The data frame sizes of the variable tagcounts are like this

{'S1: <class 'pandas.core.panel.Panel'>
Dimensions: 2343 (items) x 230 (major_axis) x 21 (minor_axis)
Items axis: ENSMUSG00000000049.11 to ENSMUSG00000109482.1
Major_axis axis: 0 to 229
Minor_axis axis: 0 to 20, 'S2': <class 'pandas.core.panel.Panel'>
Dimensions: 1549 (items) x 230 (major_axis) x 21 (minor_axis)
Items axis: ENSMUSG00000000049.11 to ENSMUSG00000109482.1
Major_axis axis: 0 to 229
Minor_axis axis: 0 to 20, 'S3': <class 'pandas.core.panel.Panel'>
Dimensions: 2078 (items) x 230 (major_axis) x 21 (minor_axis)

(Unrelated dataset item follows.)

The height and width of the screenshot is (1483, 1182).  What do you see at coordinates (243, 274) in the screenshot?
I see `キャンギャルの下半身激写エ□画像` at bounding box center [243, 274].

Items axis: ENSMUSG00000000049.11 to ENSMUSG00000109511.1
Major_axis axis: 0 to 229
Minor_axis axis: 0 to 20, 'S4': <class 'pandas.core.panel.Panel'>
Dimensions: 2784 (items) x 230 (major_axis) x 21 (minor_axis)
Items axis: ENSMUSG00000000001.4 to ENSMUSG00000109093.1
Major_axis axis: 0 to 229
Minor_axis axis: 0 to 20, 'S5': <class 'pandas.core.panel.Panel'>
Dimensions: 1576 (items) x 230 (major_axis) x 21 (minor_axis)

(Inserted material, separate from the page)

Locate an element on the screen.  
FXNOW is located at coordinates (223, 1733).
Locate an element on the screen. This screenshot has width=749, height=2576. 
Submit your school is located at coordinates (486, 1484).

Items axis: ENSMUSG00000000049.11 to ENSMUSG00000107283.3
Major_axis axis: 0 to 229
Minor_axis axis: 0 to 20}


RE: pandas/index.pyx in pandas.index.IndexEngine.get_loc - KeyError - nilamo - Nov-17-2016

If the error is internal to pandas, you should probably report it to them and/or file a bug report so they can fix it.